Foreigners are not the only victims of the right-wing gangs. Jews, too, have often been targeted in recent years. The most serious recent incident was the bombing of a synagogue in Erfurt in the spring during Easter. Several people were hurt but no one was killed.

Justice Minister Daubler-Gmelin has promised that the full force of the law will be used against those responsible for violence. She said: "We must also ensure that the punishment is imposed soon after the crime so that the right-wing extremists and neo-Nazis know that this society will not tolerate such actions and that the state will proceed against them with all measures at its disposal."

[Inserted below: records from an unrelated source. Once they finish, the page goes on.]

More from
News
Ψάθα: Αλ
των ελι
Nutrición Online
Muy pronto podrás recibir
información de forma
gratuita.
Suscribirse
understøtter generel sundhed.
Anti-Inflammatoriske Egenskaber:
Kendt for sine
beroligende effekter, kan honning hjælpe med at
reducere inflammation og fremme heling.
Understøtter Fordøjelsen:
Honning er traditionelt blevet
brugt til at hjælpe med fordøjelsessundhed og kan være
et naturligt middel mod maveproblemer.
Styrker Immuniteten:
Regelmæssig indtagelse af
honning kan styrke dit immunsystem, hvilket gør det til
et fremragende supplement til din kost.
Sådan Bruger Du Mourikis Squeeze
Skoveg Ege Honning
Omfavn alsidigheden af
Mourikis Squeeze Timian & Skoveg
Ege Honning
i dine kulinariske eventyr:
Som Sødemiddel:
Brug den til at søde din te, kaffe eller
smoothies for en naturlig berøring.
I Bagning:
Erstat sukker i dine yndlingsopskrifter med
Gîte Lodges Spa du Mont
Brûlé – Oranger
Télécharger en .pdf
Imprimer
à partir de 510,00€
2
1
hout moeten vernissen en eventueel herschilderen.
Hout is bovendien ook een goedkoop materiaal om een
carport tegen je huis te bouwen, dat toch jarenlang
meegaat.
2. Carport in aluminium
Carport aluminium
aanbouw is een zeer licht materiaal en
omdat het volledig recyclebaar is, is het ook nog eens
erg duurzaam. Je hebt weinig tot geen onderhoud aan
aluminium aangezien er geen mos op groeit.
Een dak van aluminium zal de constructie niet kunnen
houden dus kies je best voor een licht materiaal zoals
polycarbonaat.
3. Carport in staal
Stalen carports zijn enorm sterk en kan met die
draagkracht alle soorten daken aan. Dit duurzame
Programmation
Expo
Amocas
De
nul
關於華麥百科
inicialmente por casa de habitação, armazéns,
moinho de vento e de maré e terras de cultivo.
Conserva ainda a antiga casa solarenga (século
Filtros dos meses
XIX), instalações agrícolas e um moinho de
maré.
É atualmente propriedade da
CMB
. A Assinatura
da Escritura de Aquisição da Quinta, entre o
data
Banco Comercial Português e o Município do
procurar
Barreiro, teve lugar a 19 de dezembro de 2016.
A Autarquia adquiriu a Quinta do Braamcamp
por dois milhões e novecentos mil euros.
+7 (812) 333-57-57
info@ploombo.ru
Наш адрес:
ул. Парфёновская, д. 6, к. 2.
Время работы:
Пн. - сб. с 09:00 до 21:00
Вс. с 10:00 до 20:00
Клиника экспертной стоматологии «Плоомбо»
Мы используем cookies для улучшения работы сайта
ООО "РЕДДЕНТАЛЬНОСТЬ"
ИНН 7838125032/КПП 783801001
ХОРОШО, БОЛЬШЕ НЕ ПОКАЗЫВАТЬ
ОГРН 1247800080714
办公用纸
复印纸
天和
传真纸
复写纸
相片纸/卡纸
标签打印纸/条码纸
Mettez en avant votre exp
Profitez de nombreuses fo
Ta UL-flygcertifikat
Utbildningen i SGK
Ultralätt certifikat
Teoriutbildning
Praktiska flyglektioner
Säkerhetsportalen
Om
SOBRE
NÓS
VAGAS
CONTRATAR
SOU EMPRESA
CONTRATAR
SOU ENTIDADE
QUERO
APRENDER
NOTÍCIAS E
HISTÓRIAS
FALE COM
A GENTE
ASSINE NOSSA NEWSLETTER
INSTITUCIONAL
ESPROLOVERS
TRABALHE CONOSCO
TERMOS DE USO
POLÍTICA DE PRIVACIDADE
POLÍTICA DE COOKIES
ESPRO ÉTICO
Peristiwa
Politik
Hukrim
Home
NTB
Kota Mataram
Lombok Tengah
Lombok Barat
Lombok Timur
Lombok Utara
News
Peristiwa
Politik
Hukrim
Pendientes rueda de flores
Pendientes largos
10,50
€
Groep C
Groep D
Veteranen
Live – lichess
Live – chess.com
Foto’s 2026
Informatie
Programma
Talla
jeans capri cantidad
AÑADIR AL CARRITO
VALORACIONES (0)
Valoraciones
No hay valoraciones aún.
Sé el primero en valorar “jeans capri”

Heinz Fromm, the president of Germany's internal security service (the Office for the Protection of the Constitution), warned a few days ago that animosity towards foreigners appears to be growing in some circles. "These groups keep black lists, including the names of well-known actors who are identified as Jews," he said.

The president of the employers federation, Dieter Hundt, said more should be done to emphasize the positive contribution made by the foreign population. He said Germany would be in chaos if the resident Turkish population withdrew its labor. Many of the Turks in Germany are employed in such jobs as road-building, trash disposal, and other essential services.

Government officials met in Berlin yesterday to discuss right wing terrorism but failed to offer any new concrete measures to combat it. One measure discussed was providing more funds for educational programs in eastern Germany, where much of the violence occurs.